**To do:** Print the lines that start the entries and continue through the one holding "un’umanità in movimento.", please, exactly and with the pictures omitted.

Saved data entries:
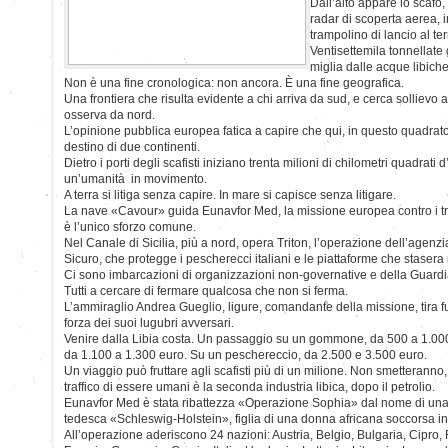
Dall’alto appare lo scafo,
radar di scoperta aerea, in
trampolino di lancio al te
Ventisettemila tonnellate 
miglia dalle acque libiche
Non è una fine cronologica: non ancora. È una fine geografica.
Una frontiera che risulta evidente a chi arriva da sud, e cerca sollievo 
osserva da nord.
L’opinione pubblica europea fatica a capire che qui, in questo quadrato 
destino di due continenti.
Dietro i porti degli scafisti iniziano trenta milioni di chilometri quadrati 
un’umanità in movimento.
A terra si litiga senza capire. In mare si capisce senza litigare.
La nave «Cavour» guida Eunavfor Med, la missione europea contro i tra
è l’unico sforzo comune.
Nel Canale di Sicilia, più a nord, opera Triton, l’operazione dell’agenz
Sicuro, che protegge i pescherecci italiani e le piattaforme che staser
Ci sono imbarcazioni di organizzazioni non-governative e della Guardi
Tutti a cercare di fermare qualcosa che non si ferma.
L’ammiraglio Andrea Gueglio, ligure, comandante della missione, tira fu
forza dei suoi lugubri avversari.
Venire dalla Libia costa. Un passaggio su un gommone, da 500 a 1.000
da 1.100 a 1.300 euro. Su un peschereccio, da 2.500 e 3.500 euro.
Un viaggio può fruttare agli scafisti più di un milione. Non smetteranno, 
traffico di essere umani è la seconda industria libica, dopo il petrolio.
Eunavfor Med è stata ribattezza «Operazione Sophia» dal nome di una 
tedesca «Schleswig-Holstein», figlia di una donna africana soccorsa i
All’operazione aderiscono 24 nazioni: Austria, Belgio, Bulgaria, Cipro,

**Task result:**
Dall’alto appare lo scafo,
radar di scoperta aerea, in
trampolino di lancio al te
Ventisettemila tonnellate 
miglia dalle acque libiche
Non è una fine cronologica: non ancora. È una fine geografica.
Una frontiera che risulta evidente a chi arriva da sud, e cerca sollievo 
osserva da nord.
L’opinione pubblica europea fatica a capire che qui, in questo quadrato 
destino di due continenti.
Dietro i porti degli scafisti iniziano trenta milioni di chilometri quadrati 
un’umanità in movimento.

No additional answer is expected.